Although there are mechas from China (Crimson Typhoon – piloted by triplets), Russia (Cherno Alpha) and Japan (Coyote Tango), it comes down to the Aussie and the Yank Jaegers in the end (though, to be fair, Gipsy Danger is piloted by and American and a Japanese).
One of the reasons Pacific Rim works so well is because the writing allows important bits of characterization to be revealed under different circumstances. Another is the detail – the city and base sets are not CG, they’re real sets that took up every set at Toronto Pinewood (the largest studio in North America). The Jaegers may be CG, but the control pods are completely real. The detail on the kaiju is such that we see their blue blood begin to flow; we see the layers of their scales. The same is true of the mechas – they may be rebuilt but they’ve been used hard and it shows.
The cinematography is equally well done – when the camera is on the water, it bobs as it would if it was actually on a boat; water splashes on the lens. There are even moments when the shot slips, however briefly, from the fights – as if the cameraman slipped, or his balance was affected. It’s never enough to make us queasy, or cause us to lose continuity; it’s just enough to add a layer of reality to what is by definition a surreal situation.

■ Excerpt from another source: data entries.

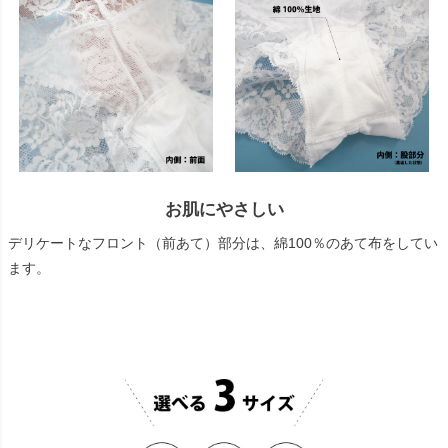
お肌にやさしい
デリケートなフロント（前あて）部分は、綿100％のあて布をしてい
ます。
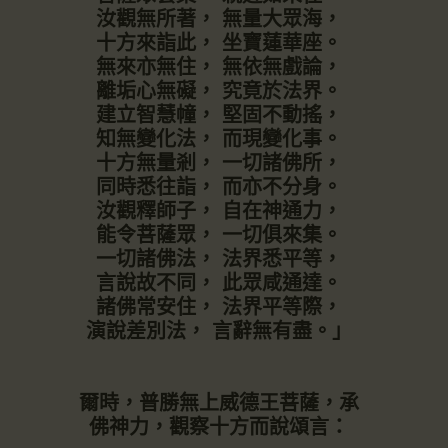
汝觀無所著， 無量大眾海，
十方來詣此， 坐寶蓮華座。
無來亦無住， 無依無戲論，
離垢心無礙， 究竟於法界。
建立智慧幢， 堅固不動搖，
知無變化法， 而現變化事。
十方無量剎， 一切諸佛所，
同時悉往詣， 而亦不分身。
汝觀釋師子， 自在神通力，
能令菩薩眾， 一切俱來集。
一切諸佛法， 法界悉平等，
言說故不同， 此眾咸通達。
諸佛常安住， 法界平等際，
演說差別法， 言辭無有盡。」
爾時，普勝無上威德王菩薩，承
佛神力，觀察十方而說頌言：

As Pacific Rim reaches its final act, revelations come hard and fast – in regard to a sleazy dealer in kaiju parts (Ron Perlman) and our two bickering scientists, but especially in regard to Pentecost.
Elba – whose motivational speech about cancelling the apocalypse reminds of Winston Churchill – is not the only standout here. Hunnam, Kikuchi, Martini and Kazinsky are all super, and Day and Gorham steal every scene they’re in separately or together.
Del Toro co-wrote the script with Travis Beachum from Beachum’s original story and you can see influences coming from movies like Godzilla and Gamera; anime/manga like Neon Genesis Evangelion and TV shows like Ultraman. Some of the kaiju silhouettes will remind of other great movie monsters (Kong, the aforementioned Godzilla) without actually looking that much like them – which is kind of a metaphor for the actual movie: it reminds of us of its influences while just looking like itself.
In the end, what matters is that we can have as much fun watching Pacific Rim as Guillermo Del Toro had making it. That’s huge.